La série n’était pas une évidence pour tous. Les auteur•es de l’équipe n’étaient pas forcément familier ou encore très expérimentés avec ce format. Bien que Cédric Klapisch ait travaillé sur Dix pour Cent, Agnès Hurstel sur sa propre série et Eugène Riousse sur différents projets, l’intervention d’une consultante américaine ayant travaillé sur les plus gros projets de la chaîne AMC a été la bienvenue. Comme Cédric Klapisch le rappelle, une série nécessite une intensité dramatique constante, qui changeait beaucoup de ses films où « il ne se passe grand chose », ainsi qu’un esprit général structurant, cette fameuse essence de la série que le spectateur veut saisir et retrouver à chaque épisode. Aidés des sagessses américaines, un séquencier a pu être achevé et a lancé l’écriture des épisodes, chacun confié à un duo d’auteur•es.
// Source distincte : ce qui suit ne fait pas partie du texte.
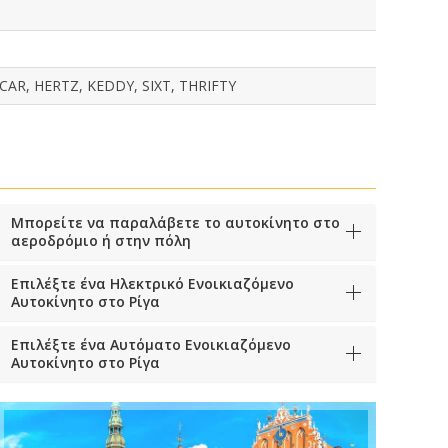
AR, HERTZ, KEDDY, SIXT, THRIFTY
Μπορείτε να παραλάβετε το αυτοκίνητο στο
αεροδρόμιο ή στην πόλη
Επιλέξτε ένα Ηλεκτρικό Ενοικιαζόμενο
Αυτοκίνητο στο Ρίγα
Επιλέξτε ένα Αυτόματο Ενοικιαζόμενο
Αυτοκίνητο στο Ρίγα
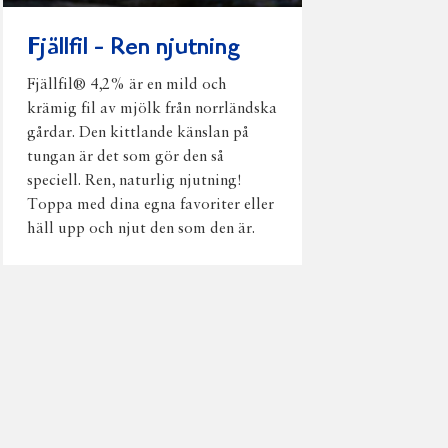
Fjällfil - Ren njutning
Fjällfil® 4,2% är en mild och
krämig fil av mjölk från norrländska
gårdar. Den kittlande känslan på
tungan är det som gör den så
speciell. Ren, naturlig njutning!
Toppa med dina egna favoriter eller
häll upp och njut den som den är.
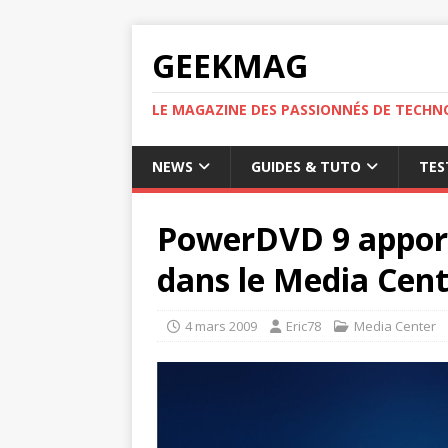
GEEKMAG
LE MAGAZINE DES PASSIONNÉS DE TECHN
NEWS
GUIDES & TUTO
TES
PowerDVD 9 apporte
dans le Media Cent
4 mars 2009
Eric78
Media Center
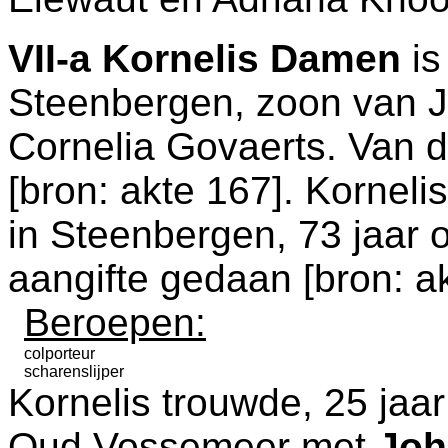
VII-a
Kornelis Damen
is
Steenbergen
, zoon van
Cornelia Govaerts. Van d
[
bron: akte 167
]. Kornel
in
Steenbergen
, 73 jaar 
aangifte gedaan [
bron: a
Beroepen:
colporteur
scharenslijper
Kornelis trouwde, 25 jaa
Oud Vossemeer
met
Joh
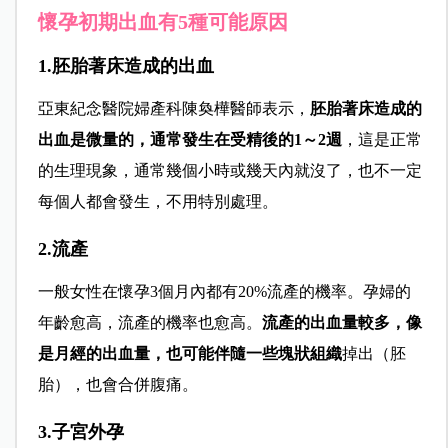
懷孕初期出血有5種可能原因
1.胚胎著床造成的出血
亞東紀念醫院婦產科陳奐樺醫師表示，
胚胎著床造成的
出血是微量的，通常發生在受精後的1～2週
，這是正常
的生理現象，通常幾個小時或幾天內就沒了，也不一定
每個人都會發生，不用特別處理。
2.流產
一般女性在懷孕3個月內都有20%流產的機率。孕婦的
年齡愈高，流產的機率也愈高。
流產的出血量較多，像
是月經的出血量，也可能伴隨一些塊狀組織
掉出（胚
胎），也會合併腹痛。
3.子宮外孕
Eugène Riousse nous raconte que cette écriture a largement été permise par les débats et conflits créatifs au sein de l’équipe. Dans ces moments, chacun s’attribue naturellement un rôle, une position. On doit avoir besoin de convaincre l’autre dans la writing room. Cela pousse les auteur•es à développer des argumentaires qui se retrouveront in fine dans la bouche et dans les actes des personnages. Un sujet qui ne divise pas les auteur•es ne captivera pas le spectateur. Ainsi chaque auteur avait ses opinions qui finissaient par se retrouver dans des personnages spécifiques, dont il se sentait proches. Eugène avait par exemple tendance à se retrouver en Tom, Agnès en Mia. Ils observent avec joie que les vannes qu’ils se lançaient durant l’écriture se sont souvent retrouvés directement dans la série. Malgré un premier document soumis à la plateforme considéré encore trop faible, l’équipe a poursuivi dans cette bonne mécanique qui leur a permis de garder le rythme et d’enchaîner les réécritures jusqu’à validation. Les auteur•es ayant accomplis leur mission, le tournage pouvait commencer.
Durant celui-ci, les scénaristes sont très peu intervenus en tant que tels mais sont tout de même resté proche de la réalisation. Agnès Hurstel a même réalisé son propre épisode et joué un rôle au sein de la série. Elle nous raconte même un instant d’envol lors du tournage d’un épisode où elle s’est retrouvée dans une scène, à table avec tous ces personnages qu’elle avait écrit. Un moment magique, iréel, dont il a fallu qu’elle se sorte pour continuer à jouer. Eugène Riousse nous décrit sa surprise de voir à quel point les épisodes étaient proches des scénarios écrits lors des premiers visionnages. De son expérience, les scénarios ont tendance à exploser lors du tournage, souvent à cause de contraintes techniques et parfois pour le meilleur. C’est d’ailleurs ce qu’il s’est passé sur le dernier épisode. Cédric Klapisch nous raconte qu’il voulait s’y éloigner du scénario pour se permettre plus de liberté dans la mise en scène. L’équilibre entre cadre et contenu est subtil, mais tout peut fonctionner tant que les visions concordent.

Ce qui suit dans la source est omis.